TO DO — From the line with "et pense pour une navigation simplifie" through the line with "personnalis", repeat the entries verbatim, both end lines included, and add nothing.

EXERCISE DATA —
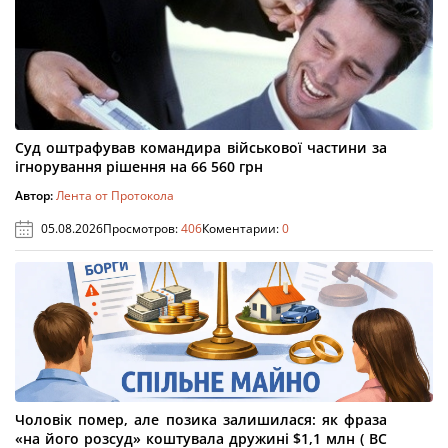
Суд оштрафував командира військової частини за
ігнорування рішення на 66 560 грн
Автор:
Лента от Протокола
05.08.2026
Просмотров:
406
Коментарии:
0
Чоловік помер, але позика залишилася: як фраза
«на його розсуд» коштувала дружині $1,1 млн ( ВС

---

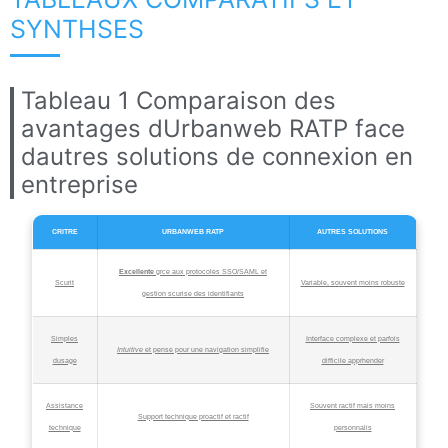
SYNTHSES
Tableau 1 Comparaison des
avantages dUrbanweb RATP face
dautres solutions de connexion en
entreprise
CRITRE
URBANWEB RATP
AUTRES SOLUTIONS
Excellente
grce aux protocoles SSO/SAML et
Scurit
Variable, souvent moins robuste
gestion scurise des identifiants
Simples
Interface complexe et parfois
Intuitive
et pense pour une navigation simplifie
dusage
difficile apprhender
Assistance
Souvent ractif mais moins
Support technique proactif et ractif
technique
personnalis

OUTPUT FOR THIS EXERCISE —
et pense pour une navigation simplifie
dusage
difficile apprhender
Assistance
Souvent ractif mais moins
Support technique proactif et ractif
technique
personnalis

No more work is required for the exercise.